__What the task asks__. From the entries below, retype only the lines from the one with "частным инвесторам" through the one with "Число погибших после", exactly as written.

__The data__.
········

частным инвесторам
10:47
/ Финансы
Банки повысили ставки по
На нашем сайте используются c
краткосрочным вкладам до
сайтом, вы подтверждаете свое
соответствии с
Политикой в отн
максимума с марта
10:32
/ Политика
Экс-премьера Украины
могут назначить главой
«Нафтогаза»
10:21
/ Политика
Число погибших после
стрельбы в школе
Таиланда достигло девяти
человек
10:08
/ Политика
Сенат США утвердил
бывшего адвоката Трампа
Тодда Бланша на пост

········

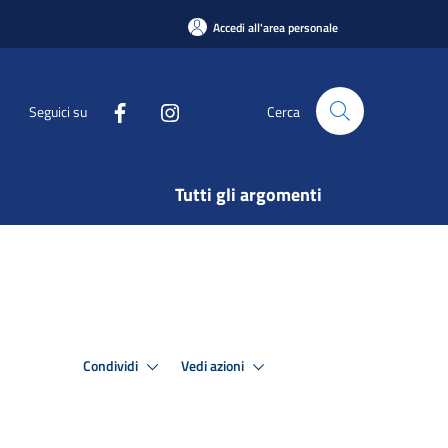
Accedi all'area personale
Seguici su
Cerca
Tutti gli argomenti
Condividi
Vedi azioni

········

__Your solution__.
частным инвесторам
10:47
/ Финансы
Банки повысили ставки по
На нашем сайте используются c
краткосрочным вкладам до
сайтом, вы подтверждаете свое
соответствии с
Политикой в отн
максимума с марта
10:32
/ Политика
Экс-премьера Украины
могут назначить главой
«Нафтогаза»
10:21
/ Политика
Число погибших после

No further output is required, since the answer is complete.